Personal information
- Full name: John Gavin Bone
- Born: 17 September 1914 Milngavie, Glasgow, Scotland
- Died: 23 June 1983 (aged 68) Glasgow, Scotland

Amateur team
- 1932-: Glasgow Wheelers C.C.

Major wins
- 1935 set Scottish and British records with 244¾ miles in 12-hours. 1937 won the 'first televised cycle race in the UK'

= John Gavin Bone =

Scottish cyclist (1914–1983)

John Gavin "Mulguy" Bone (17 September 1914 – 23 June 1983) was a Scottish amateur cyclist who competed in the Cycling at the 1936 Summer Olympics in Berlin.

In 1935 he set new Scottish and British records with a total distance of 244¾ miles in 12-hours.

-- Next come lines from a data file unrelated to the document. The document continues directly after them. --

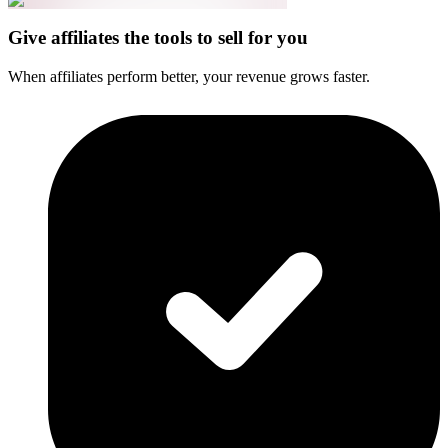
Give affiliates the tools to sell for you
When affiliates perform better, your revenue grows faster.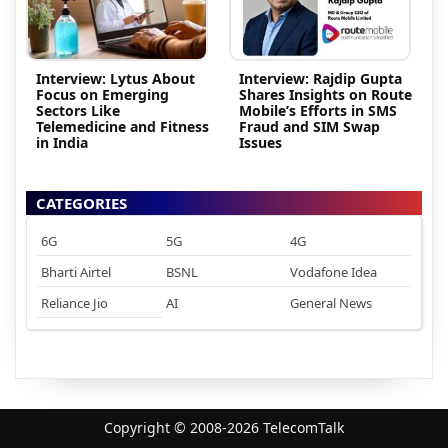
Interview: Lytus About
Interview: Rajdip Gupta
Focus on Emerging
Shares Insights on Route
Sectors Like
Mobile’s Efforts in SMS
Telemedicine and Fitness
Fraud and SIM Swap
in India
Issues
CATEGORIES
6G
5G
4G
Bharti Airtel
BSNL
Vodafone Idea
Reliance Jio
AI
General News
Copyright © 2008-2026 TelecomTalk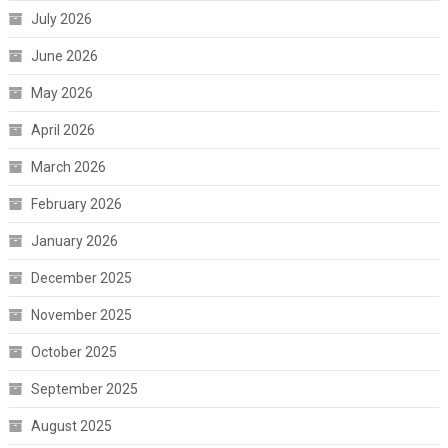
July 2026
June 2026
May 2026
April 2026
March 2026
February 2026
January 2026
December 2025
November 2025
October 2025
September 2025
August 2025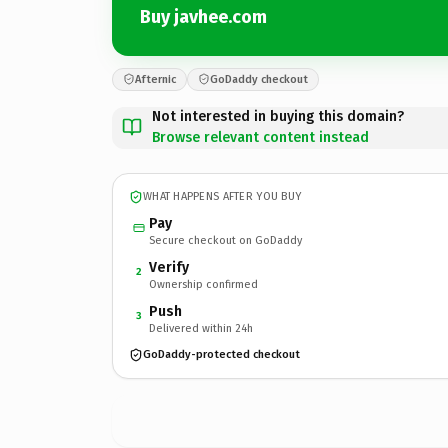
Buy javhee.com
Afternic
GoDaddy checkout
Not interested in buying this domain?
Browse relevant content instead
WHAT HAPPENS AFTER YOU BUY
Pay
Secure checkout on GoDaddy
Verify
2
Ownership confirmed
Push
3
Delivered within 24h
GoDaddy-protected checkout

He went on to become the first Scotsman to figure in the British Best All-Rounder list of prize winners when he was classified tenth with an average speed of 21.303 m.p.h. His early achievements were celebrated in 1936 when Cycling Weekly awarded him his own page in the Golden Book of Cycling. In 1937 at Alexandra Palace he won the 'first televised cycle race in the UK' - the Sunday Pictorial Cycling Festival.

==Career==
Milngavie-born Bone joined the Glasgow United C.C and, in March, 1934, rode his first race, a novices 25-mile road event, which he won in 1 hour 8 minutes 55 seconds, the fastest time returned by a Scottish novice that year. He was the first Scotsman to figure in the British Best All-Rounder list of prize winners when he was classified tenth with an average speed of 21.303 m.p.h.

In August 1935 he set new Scottish and British records with a total distance of 244¾ miles in the West Scotland T.T.A 12-hour event. The West of Scotland time trial was run over a 211-mile route around the coast with incursions inland in the Linwood area, followed by laps around a 7-mile circuit that was calibrated by the time keepers.

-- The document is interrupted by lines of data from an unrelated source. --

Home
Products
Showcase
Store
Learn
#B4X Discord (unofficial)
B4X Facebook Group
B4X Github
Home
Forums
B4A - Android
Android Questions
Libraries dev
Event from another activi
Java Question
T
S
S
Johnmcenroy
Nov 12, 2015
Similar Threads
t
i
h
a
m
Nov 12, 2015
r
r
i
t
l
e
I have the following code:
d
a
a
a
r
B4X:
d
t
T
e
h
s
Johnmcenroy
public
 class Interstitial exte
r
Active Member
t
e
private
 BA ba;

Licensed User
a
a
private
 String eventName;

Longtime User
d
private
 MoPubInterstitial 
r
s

Bone exceeded the marked distance by so much that he had to be sent off in the direction of Paisley over cobbled streets to finish his 12 hours. Later the same day, in England, an English rider finished a 12-hour event with a greater distance to set a new record, so he was the British Record Holder for only a short period. In 1936 he finished second in the 'Manx International Cycle Road Race', run over the 37.75 mile TT course on the Isle of Man.

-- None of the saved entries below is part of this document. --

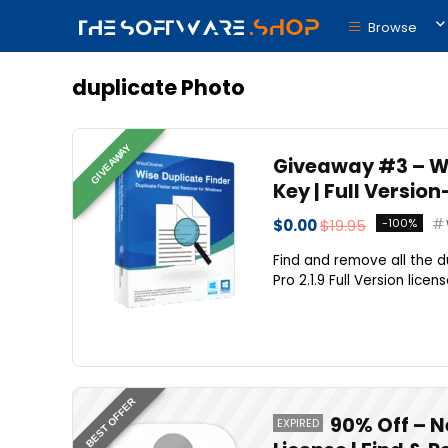
Browse
duplicate Photo
GIVEAWAY
Giveaway #3 – Wis
Key | Full Versio
$0.00
$19.95
-100%
Find and remove all the 
Pro 2.1.9 Full Version lice
BEST OFFER
90% Off – N
EXPIRED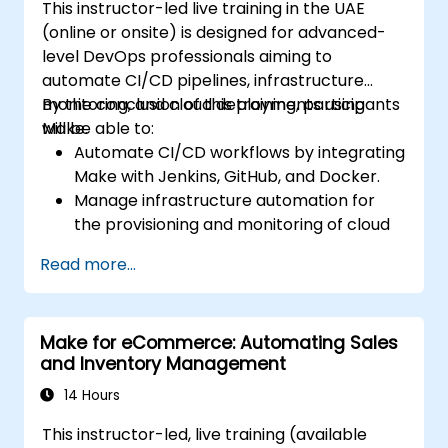
This instructor-led live training in the UAE
(online or onsite) is designed for advanced-
level DevOps professionals aiming to
automate CI/CD pipelines, infrastructure
monitoring, and cloud deployments using
By the conclusion of this training, participants
Make.
will be able to:
Automate CI/CD workflows by integrating
Make with Jenkins, GitHub, and Docker.
Manage infrastructure automation for
the provisioning and monitoring of cloud
resources.
Read more...
Implement efficient workflow automation
for code deployment, testing, and
rollback strategies.
Make for eCommerce: Automating Sales
Optimize infrastructure orchestration
and Inventory Management
through Make’s advanced integrations.
14 Hours
This instructor-led, live training (available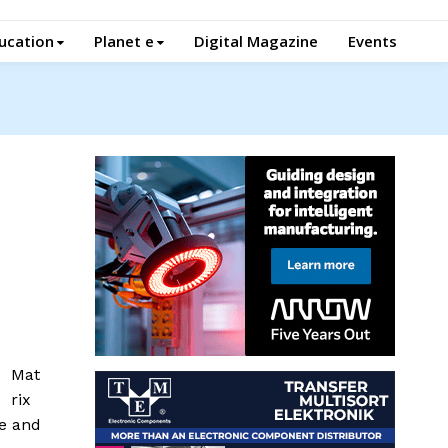
ucation
Planet e
Digital Magazine
Events
Mat
rix
ce and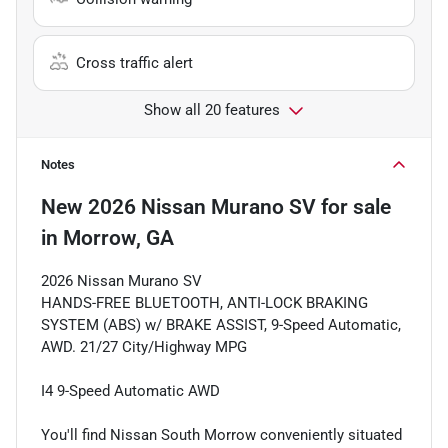
Cross traffic alert
Show all 20 features
Notes
New
2026 Nissan Murano SV
for sale
in
Morrow, GA
2026 Nissan Murano SV
HANDS-FREE BLUETOOTH, ANTI-LOCK BRAKING
SYSTEM (ABS) w/ BRAKE ASSIST, 9-Speed Automatic,
AWD. 21/27 City/Highway MPG
I4 9-Speed Automatic AWD
You'll find Nissan South Morrow conveniently situated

On 29 May 1937 he won the 17 mile road race at the Sunday Pictorial Cycling Festival, held at Alexandra Palace in London. In front of 10,000 people and television cameras, and against opposition that included Hubert Opperman, Percy Stallard, Bill Messer, 'Shake' Earnshaw and 'Ernie' Hussey, he broke away on lap 3 of the 11 lap race and survived until the finish.

==The Golden Book==
Bone's achievements were celebrated in 1936 when Cycling Weekly awarded him his own page in the Golden Book of Cycling, which is now held in 'The Pedal Club' archive.

==Personal life==
Bone died in Glasgow on 23 June 1983, at the age of 68.